Find the lines below that contain the string "gefunden". Copy each one.

[[ DATA RECORDS, beginning ]]

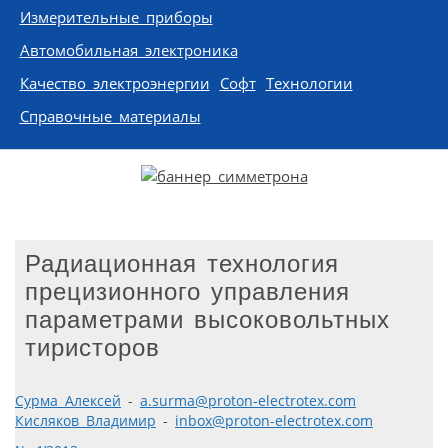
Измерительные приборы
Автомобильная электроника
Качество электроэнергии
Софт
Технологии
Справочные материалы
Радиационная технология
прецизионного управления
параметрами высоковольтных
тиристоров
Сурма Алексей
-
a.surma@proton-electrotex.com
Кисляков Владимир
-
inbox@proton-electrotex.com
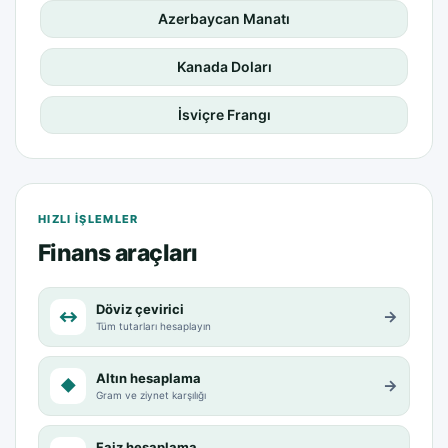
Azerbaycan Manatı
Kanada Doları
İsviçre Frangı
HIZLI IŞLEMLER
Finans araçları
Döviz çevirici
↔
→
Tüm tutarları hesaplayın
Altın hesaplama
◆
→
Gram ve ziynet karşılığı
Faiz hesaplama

[[ DATA RECORDS, end ]]
[[ DATA RECORDS, beginning ]]

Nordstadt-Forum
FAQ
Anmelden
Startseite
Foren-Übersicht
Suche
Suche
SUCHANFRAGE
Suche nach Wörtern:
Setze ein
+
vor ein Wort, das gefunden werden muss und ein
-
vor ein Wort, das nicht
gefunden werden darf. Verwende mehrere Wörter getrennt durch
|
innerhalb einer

[[ DATA RECORDS, end ]]
[[ DATA RECORDS, beginning ]]

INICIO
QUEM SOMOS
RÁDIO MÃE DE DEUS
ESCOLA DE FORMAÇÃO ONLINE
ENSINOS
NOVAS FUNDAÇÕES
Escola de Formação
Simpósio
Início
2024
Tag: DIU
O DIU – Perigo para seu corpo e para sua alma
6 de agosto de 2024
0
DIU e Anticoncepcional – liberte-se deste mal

[[ DATA RECORDS, end ]]

**RESULT OF THIS TASK:**
vor ein Wort, das gefunden werden muss und ein
gefunden werden darf. Verwende mehrere Wörter getrennt durch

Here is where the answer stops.